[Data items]
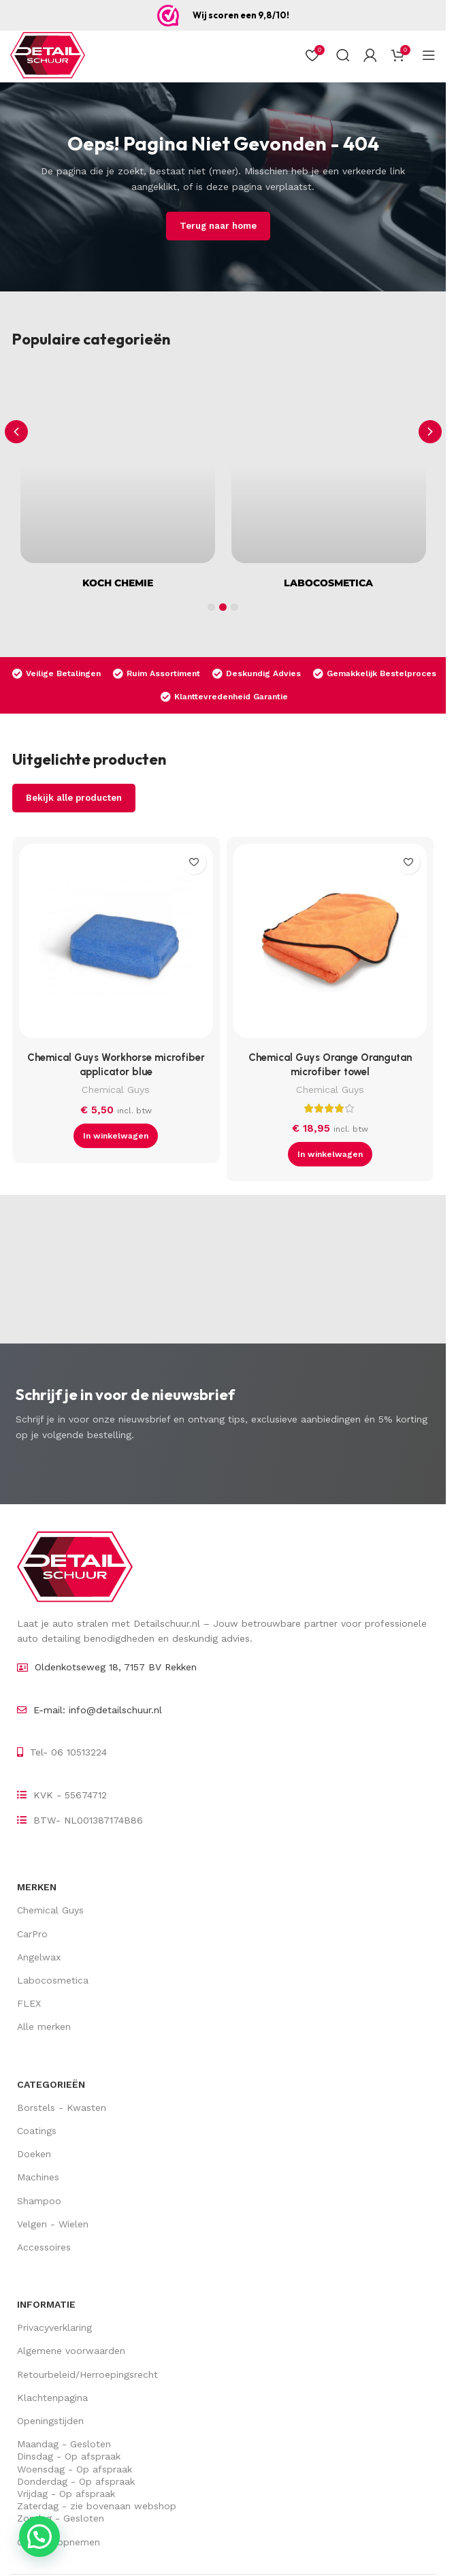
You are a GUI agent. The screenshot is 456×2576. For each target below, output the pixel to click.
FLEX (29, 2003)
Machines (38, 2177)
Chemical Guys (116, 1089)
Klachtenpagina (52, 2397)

=== Required work ===
The expected output is each record, copied exactly, and nothing in place of the pictures.

=== Reply to the exercise ===
You are a GUI agent. The screenshot is 456×2576. For each target below, output the pixel to click.
FLEX (29, 2003)
Machines (38, 2177)
Chemical Guys (116, 1089)
Klachtenpagina (52, 2397)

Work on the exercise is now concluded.